WORK TO COMPLETE → Exact transcription of the data below is required, without the images.

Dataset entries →
Content starts
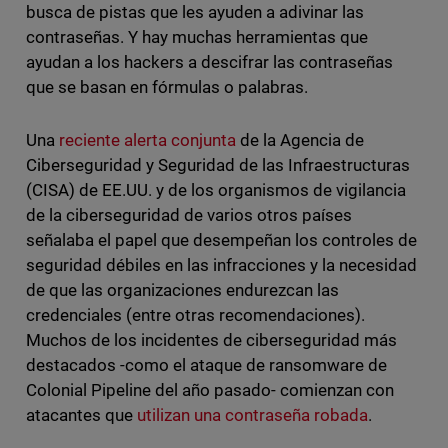
busca de pistas que les ayuden a adivinar las
contraseñas. Y hay muchas herramientas que
ayudan a los hackers a descifrar las contraseñas
que se basan en fórmulas o palabras.
Una
reciente alerta conjunta
de la Agencia de
Ciberseguridad y Seguridad de las Infraestructuras
(CISA) de EE.UU. y de los organismos de vigilancia
de la ciberseguridad de varios otros países
señalaba el papel que desempeñan los controles de
seguridad débiles en las infracciones y la necesidad
de que las organizaciones endurezcan las
credenciales (entre otras recomendaciones).
Muchos de los incidentes de ciberseguridad más
destacados -como el ataque de ransomware de
Colonial Pipeline del año pasado- comienzan con
atacantes que
utilizan una contraseña robada
.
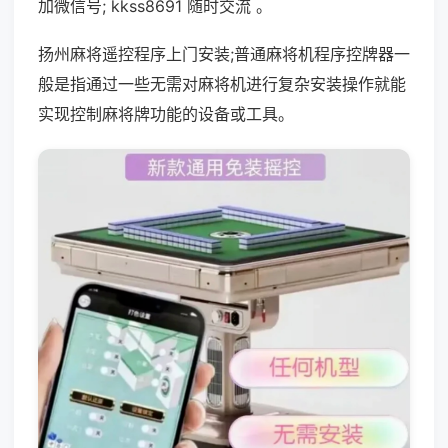
加微信号; kkss8691 随时交流 。
扬州麻将遥控程序上门安装;普通麻将机程序控牌器一
般是指通过一些无需对麻将机进行复杂安装操作就能
实现控制麻将牌功能的设备或工具。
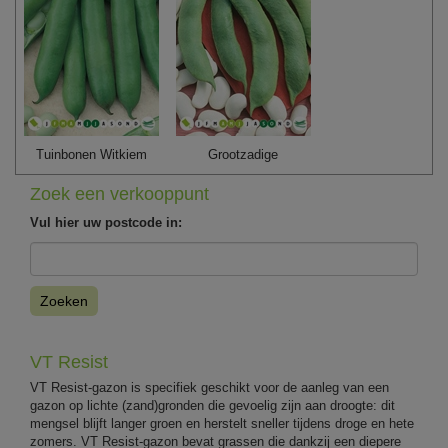
Tuinbonen Witkiem
Grootzadige
Zoek een verkooppunt
Vul hier uw postcode in:
Zoeken
VT Resist
VT Resist-gazon is specifiek geschikt voor de aanleg van een
gazon op lichte (zand)gronden die gevoelig zijn aan droogte: dit
mengsel blijft langer groen en herstelt sneller tijdens droge en hete
zomers. VT Resist-gazon bevat grassen die dankzij een diepere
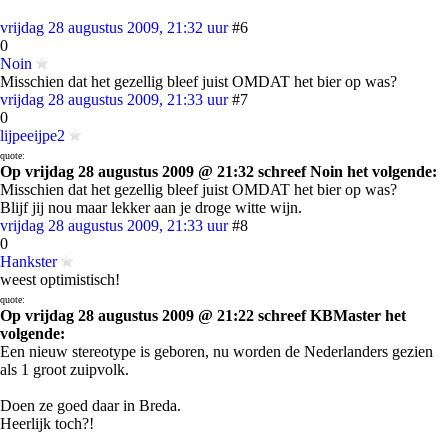
vrijdag 28 augustus 2009, 21:32 uur
#6
0
Noin
Misschien dat het gezellig bleef juist OMDAT het bier op was?
vrijdag 28 augustus 2009, 21:33 uur
#7
0
lijpeeijpe2
quote:
Op vrijdag 28 augustus 2009 @ 21:32 schreef Noin het volgende:
Misschien dat het gezellig bleef juist OMDAT het bier op was?
Blijf jij nou maar lekker aan je droge witte wijn.
vrijdag 28 augustus 2009, 21:33 uur
#8
0
Hankster
weest optimistisch!
quote:
Op vrijdag 28 augustus 2009 @ 21:22 schreef KBMaster het
volgende:
Een nieuw stereotype is geboren, nu worden de Nederlanders gezien
als 1 groot zuipvolk.
Doen ze goed daar in Breda.
Heerlijk toch?!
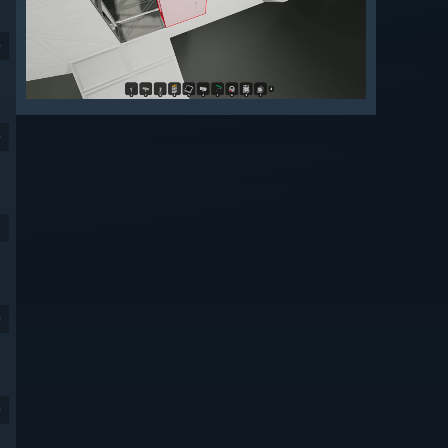
9
9
9
9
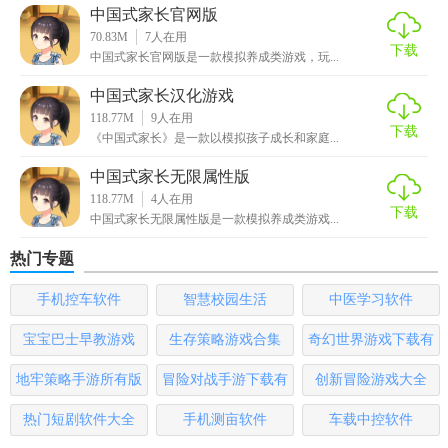
中国式家长官网版
70.83M
7
人在用
下载
中国式家长官网版是一款模拟养成类游戏，玩...
中国式家长汉化游戏
118.77M
9
人在用
下载
《中国式家长》是一款以模拟孩子成长和家庭...
中国式家长无限属性版
118.77M
4
人在用
下载
中国式家长无限属性版是一款模拟养成类游戏...
热门专题
手机控车软件
智慧校园生活
中医学习软件
宝宝巴士早教游戏
生存策略游戏合集
奇幻世界游戏下载有
哪些
地牢策略手游所有版
冒险对战手游下载有
创新冒险游戏大全
本
哪些
热门短剧软件大全
手机测亩软件
车载中控软件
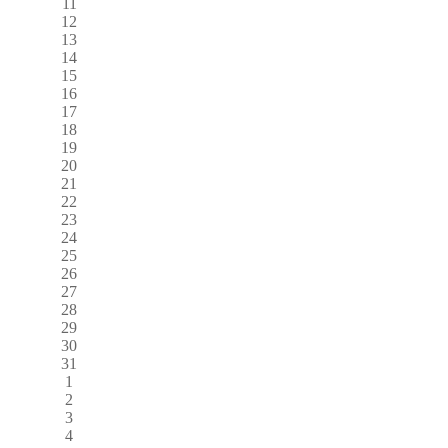
11
12
13
14
15
16
17
18
19
20
21
22
23
24
25
26
27
28
29
30
31
1
2
3
4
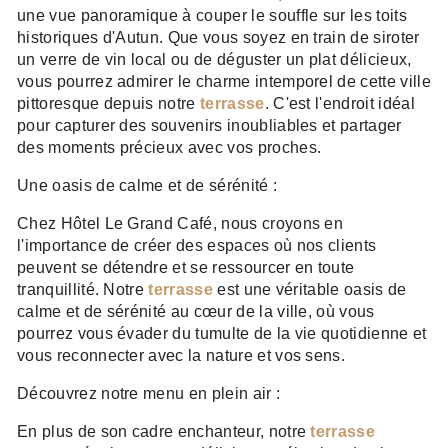
une vue panoramique à couper le souffle sur les toits
historiques d'Autun. Que vous soyez en train de siroter
un verre de vin local ou de déguster un plat délicieux,
vous pourrez admirer le charme intemporel de cette ville
pittoresque depuis notre
terrasse
. C'est l'endroit idéal
pour capturer des souvenirs inoubliables et partager
des moments précieux avec vos proches.
Une oasis de calme et de sérénité :
Chez Hôtel Le Grand Café, nous croyons en
l'importance de créer des espaces où nos clients
peuvent se détendre et se ressourcer en toute
tranquillité. Notre
terrasse
est une véritable oasis de
calme et de sérénité au cœur de la ville, où vous
pourrez vous évader du tumulte de la vie quotidienne et
vous reconnecter avec la nature et vos sens.
Découvrez notre menu en plein air :
En plus de son cadre enchanteur, notre
terrasse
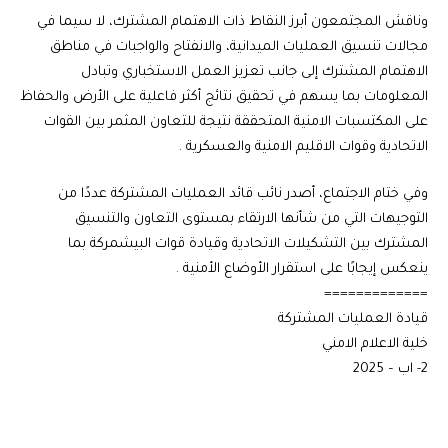
وناقش المجتمعون أبرز النقاط ذات الاهتمام المشترك، لا سيما في
مجالات تنسيق العمليات الميدانية، والانفتاح والواجبات في مناطق
الاهتمام المشترك إلى جانب تعزيز العمل الاستخباري وتبادل
المعلومات بما يسهم في تحقيق نتائج أكثر فاعلية على الأرض والحفاظ
على المكتسبات الامنية المتحققة نتيجة للتعاون المثمر بين القوات
الاتحادية وقوات الاقليم الامنية والعسكرية .
وفي ختام الاجتماع، أصدر نائب قائد العمليات المشتركة عددًا من
التوجيهات التي من شأنها الارتقاء بمستوى التعاون والتنسيق
المشترك بين التشكيلات الاتحادية وقيادة قوات البيشمركة بما
ينعكس إيجابًا على استقرار الأوضاع الأمنية .
=============
قيادة العمليات المشتركة
خلية الاعلام الامني
2- اب – 2025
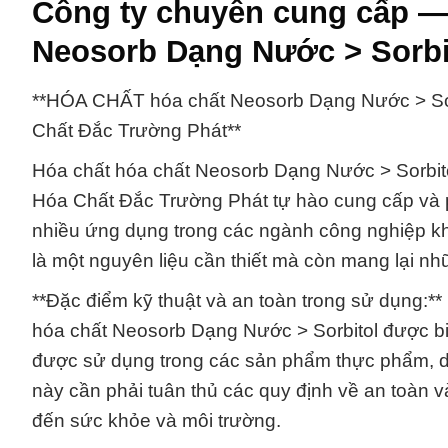
Công ty chuyên cung cấp —
Neosorb Dạng Nước > Sorbit
**HÓA CHẤT hóa chất Neosorb Dạng Nước > Sor
Chất Đắc Trường Phát**
Hóa chất hóa chất Neosorb Dạng Nước > Sorbit
Hóa Chất Đắc Trường Phát tự hào cung cấp và p
nhiều ứng dụng trong các ngành công nghiệp k
là một nguyên liệu cần thiết mà còn mang lại nh
**Đặc điểm kỹ thuật và an toàn trong sử dụng:**
hóa chất Neosorb Dạng Nước > Sorbitol được biế
được sử dụng trong các sản phẩm thực phẩm, d
này cần phải tuân thủ các quy định về an toàn 
đến sức khỏe và môi trường.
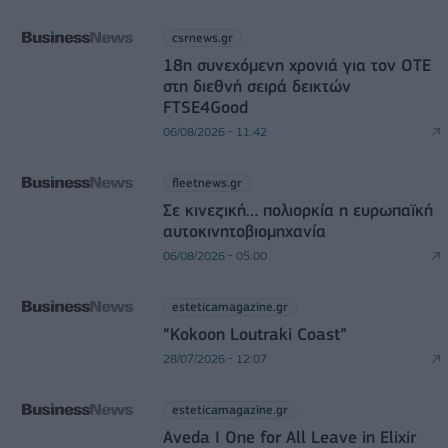
csrnews.gr
18η συνεχόμενη χρονιά για τον ΟΤΕ
στη διεθνή σειρά δεικτών
FTSE4Good
06/08/2026 - 11:42
fleetnews.gr
Σε κινεζική… πολιορκία η ευρωπαϊκή
αυτοκινητοβιομηχανία
06/08/2026 - 05:00
esteticamagazine.gr
“Kokoon Loutraki Coast”
28/07/2026 - 12:07
esteticamagazine.gr
Aveda I One for All Leave in Elixir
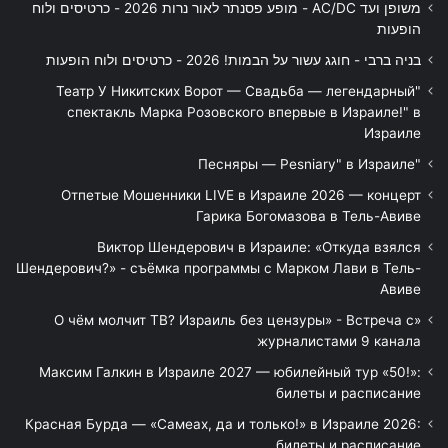
משופן ועד AC/DC - מופע פסנתר לאור נרות 2026 - כרטיסים ולוח
הופעות
בניה ברבי - חוגג עשור על הבמות! 2026 - כרטיסים ולוח הופעות
"Театр У Никитских Ворот — Свадьба — легендарный
спектакль Марка Розовского впервые в Израиле!" в
Израиле
"Песняры — Pesniary" в Израиле
Отпетые Мошенники LIVE в Израиле 2026 — концерт
Гарика Богомазова в Тель-Авиве
Виктор Шендерович в Израиле: «Откуда взялся
Шендерович?» - съёмка программы с Марком Лави в Тель-
Авиве
«О чём молчит ТВ? Израиль без цензуры» - Встреча с
журналистами 9 канала
Максим Галкин в Израиле 2027 — юбилейный тур «50!»:
билеты и расписание
Красная Бурда — «Самеах, да и только!» в Израиле 2026:
билеты и расписание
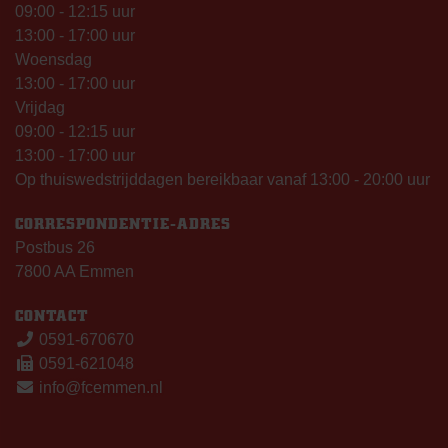
09:00 - 12:15 uur
13:00 - 17:00 uur
Woensdag
13:00 - 17:00 uur
Vrijdag
09:00 - 12:15 uur
13:00 - 17:00 uur
Op thuiswedstrijddagen bereikbaar vanaf 13:00 - 20:00 uur
CORRESPONDENTIE-ADRES
Postbus 26
7800 AA Emmen
CONTACT
0591-670670
0591-621048
info@fcemmen.nl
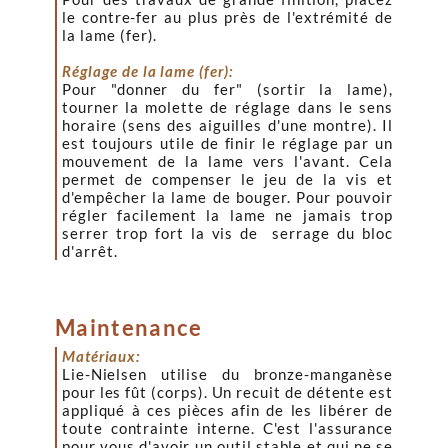
le contre-fer au plus près de l'extrémité de
la lame (fer).
Réglage de la lame (fer):
Pour "donner du fer" (sortir la lame),
tourner la molette de réglage dans le sens
horaire (sens des aiguilles d'une montre). Il
est toujours utile de finir le réglage par un
mouvement de la lame vers l'avant. Cela
permet de compenser le jeu de la vis et
d'empêcher la lame de bouger. Pour pouvoir
régler facilement la lame ne jamais trop
serrer trop fort la vis de serrage du bloc
d'arrêt.
Maintenance
Matériaux:
Lie-Nielsen utilise du bronze-manganèse
pour les fût (corps). Un recuit de détente est
appliqué à ces pièces afin de les libérer de
toute contrainte interne. C'est l'assurance
pour vous d'avoir un outil stable et qui ne se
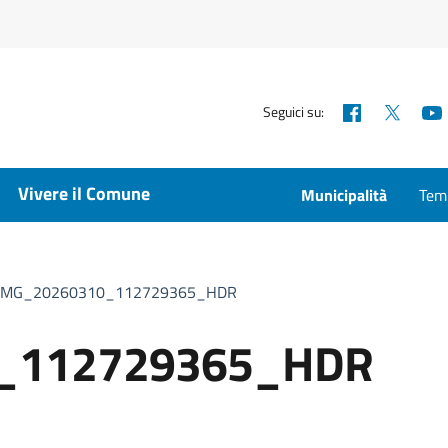
Facebook
X
Seguici su:
Vivere il Comune
Municipalità
Temp
IMG_20260310_112729365_HDR
_112729365_HDR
Content ends
WRITTEN SOLUTION →
busca de pistas que les ayuden a adivinar las
contraseñas. Y hay muchas herramientas que
ayudan a los hackers a descifrar las contraseñas
que se basan en fórmulas o palabras.
Una
reciente alerta conjunta
de la Agencia de
Ciberseguridad y Seguridad de las Infraestructuras
(CISA) de EE.UU. y de los organismos de vigilancia
de la ciberseguridad de varios otros países
señalaba el papel que desempeñan los controles de
seguridad débiles en las infracciones y la necesidad
de que las organizaciones endurezcan las
credenciales (entre otras recomendaciones).
Muchos de los incidentes de ciberseguridad más
destacados -como el ataque de ransomware de
Colonial Pipeline del año pasado- comienzan con
atacantes que
utilizan una contraseña robada
.
加微信号; kkss8691 随时交流 。
扬州麻将遥控程序上门安装;普通麻将机程序控牌器一
般是指通过一些无需对麻将机进行复杂安装操作就能
实现控制麻将牌功能的设备或工具。
Tuinbonen Witkiem
Grootzadige
Zoek een verkooppunt
Vul hier uw postcode in:
Zoeken
VT Resist
VT Resist-gazon is specifiek geschikt voor de aanleg van een
gazon op lichte (zand)gronden die gevoelig zijn aan droogte: dit
mengsel blijft langer groen en herstelt sneller tijdens droge en hete
zomers. VT Resist-gazon bevat grassen die dankzij een diepere
vrijdag 28 augustus 2009, 21:32 uur
#6
0
Noin
Misschien dat het gezellig bleef juist OMDAT het bier op was?
vrijdag 28 augustus 2009, 21:33 uur
#7
0
lijpeeijpe2
quote:
Op vrijdag 28 augustus 2009 @ 21:32 schreef Noin het volgende:
Misschien dat het gezellig bleef juist OMDAT het bier op was?
Blijf jij nou maar lekker aan je droge witte wijn.
vrijdag 28 augustus 2009, 21:33 uur
#8
0
Hankster
weest optimistisch!
quote:
Op vrijdag 28 augustus 2009 @ 21:22 schreef KBMaster het
volgende:
Een nieuw stereotype is geboren, nu worden de Nederlanders gezien
als 1 groot zuipvolk.
Doen ze goed daar in Breda.
Heerlijk toch?!
9
9
9
9
中国式家长官网版
70.83M
7
人在用
下载
中国式家长官网版是一款模拟养成类游戏，玩...
中国式家长汉化游戏
118.77M
9
人在用
下载
《中国式家长》是一款以模拟孩子成长和家庭...
中国式家长无限属性版
118.77M
4
人在用
下载
中国式家长无限属性版是一款模拟养成类游戏...
热门专题
手机控车软件
智慧校园生活
中医学习软件
宝宝巴士早教游戏
生存策略游戏合集
奇幻世界游戏下载有
哪些
地牢策略手游所有版
冒险对战手游下载有
创新冒险游戏大全
本
哪些
热门短剧软件大全
手机测亩软件
车载中控软件
11
12
13
14
15
16
17
18
19
20
21
22
23
24
25
26
27
28
29
30
31
1
2
3
4
une vue panoramique à couper le souffle sur les toits
historiques d'Autun. Que vous soyez en train de siroter
un verre de vin local ou de déguster un plat délicieux,
vous pourrez admirer le charme intemporel de cette ville
pittoresque depuis notre
terrasse
. C'est l'endroit idéal
pour capturer des souvenirs inoubliables et partager
des moments précieux avec vos proches.
Une oasis de calme et de sérénité :
Chez Hôtel Le Grand Café, nous croyons en
l'importance de créer des espaces où nos clients
peuvent se détendre et se ressourcer en toute
tranquillité. Notre
terrasse
est une véritable oasis de
calme et de sérénité au cœur de la ville, où vous
pourrez vous évader du tumulte de la vie quotidienne et
vous reconnecter avec la nature et vos sens.
Découvrez notre menu en plein air :
En plus de son cadre enchanteur, notre
terrasse
وناقش المجتمعون أبرز النقاط ذات الاهتمام المشترك، لا سيما في
مجالات تنسيق العمليات الميدانية، والانفتاح والواجبات في مناطق
الاهتمام المشترك إلى جانب تعزيز العمل الاستخباري وتبادل
المعلومات بما يسهم في تحقيق نتائج أكثر فاعلية على الأرض والحفاظ
على المكتسبات الامنية المتحققة نتيجة للتعاون المثمر بين القوات
الاتحادية وقوات الاقليم الامنية والعسكرية .
وفي ختام الاجتماع، أصدر نائب قائد العمليات المشتركة عددًا من
التوجيهات التي من شأنها الارتقاء بمستوى التعاون والتنسيق
المشترك بين التشكيلات الاتحادية وقيادة قوات البيشمركة بما
ينعكس إيجابًا على استقرار الأوضاع الأمنية .
=============
قيادة العمليات المشتركة
خلية الاعلام الامني
2- اب – 2025
Công ty chuyên cung cấp —
Neosorb Dạng Nước > Sorbit
**HÓA CHẤT hóa chất Neosorb Dạng Nước > Sor
Chất Đắc Trường Phát**
Hóa chất hóa chất Neosorb Dạng Nước > Sorbit
Hóa Chất Đắc Trường Phát tự hào cung cấp và p
nhiều ứng dụng trong các ngành công nghiệp k
là một nguyên liệu cần thiết mà còn mang lại nh
**Đặc điểm kỹ thuật và an toàn trong sử dụng:**
hóa chất Neosorb Dạng Nước > Sorbitol được biế
được sử dụng trong các sản phẩm thực phẩm, d
này cần phải tuân thủ các quy định về an toàn 
đến sức khỏe và môi trường.
csrnews.gr
18η συνεχόμενη χρονιά για τον ΟΤΕ
στη διεθνή σειρά δεικτών
FTSE4Good
06/08/2026 - 11:42
fleetnews.gr
Σε κινεζική… πολιορκία η ευρωπαϊκή
αυτοκινητοβιομηχανία
06/08/2026 - 05:00
esteticamagazine.gr
“Kokoon Loutraki Coast”
28/07/2026 - 12:07
esteticamagazine.gr
Aveda I One for All Leave in Elixir
משופן ועד AC/DC - מופע פסנתר לאור נרות 2026 - כרטיסים ולוח
הופעות
בניה ברבי - חוגג עשור על הבמות! 2026 - כרטיסים ולוח הופעות
"Театр У Никитских Ворот — Свадьба — легендарный
спектакль Марка Розовского впервые в Израиле!" в
Израиле
"Песняры — Pesniary" в Израиле
Отпетые Мошенники LIVE в Израиле 2026 — концерт
Гарика Богомазова в Тель-Авиве
Виктор Шендерович в Израиле: «Откуда взялся
Шендерович?» - съёмка программы с Марком Лави в Тель-
Авиве
«О чём молчит ТВ? Израиль без цензуры» - Встреча с
журналистами 9 канала
Максим Галкин в Израиле 2027 — юбилейный тур «50!»:
билеты и расписание
Красная Бурда — «Самеах, да и только!» в Израиле 2026:
билеты и расписание
09:00 - 12:15 uur
13:00 - 17:00 uur
Woensdag
13:00 - 17:00 uur
Vrijdag
09:00 - 12:15 uur
13:00 - 17:00 uur
Op thuiswedstrijddagen bereikbaar vanaf 13:00 - 20:00 uur
CORRESPONDENTIE-ADRES
Postbus 26
7800 AA Emmen
CONTACT
0591-670670
0591-621048
info@fcemmen.nl
le contre-fer au plus près de l'extrémité de
la lame (fer).
Réglage de la lame (fer):
Pour "donner du fer" (sortir la lame),
tourner la molette de réglage dans le sens
horaire (sens des aiguilles d'une montre). Il
est toujours utile de finir le réglage par un
mouvement de la lame vers l'avant. Cela
permet de compenser le jeu de la vis et
d'empêcher la lame de bouger. Pour pouvoir
régler facilement la lame ne jamais trop
serrer trop fort la vis de serrage du bloc
d'arrêt.
Maintenance
Matériaux:
Lie-Nielsen utilise du bronze-manganèse
pour les fût (corps). Un recuit de détente est
appliqué à ces pièces afin de les libérer de
toute contrainte interne. C'est l'assurance
pour vous d'avoir un outil stable et qui ne se
Facebook
X
Seguici su:
Vivere il Comune
Municipalità
Temp
IMG_20260310_112729365_HDR
_112729365_HDR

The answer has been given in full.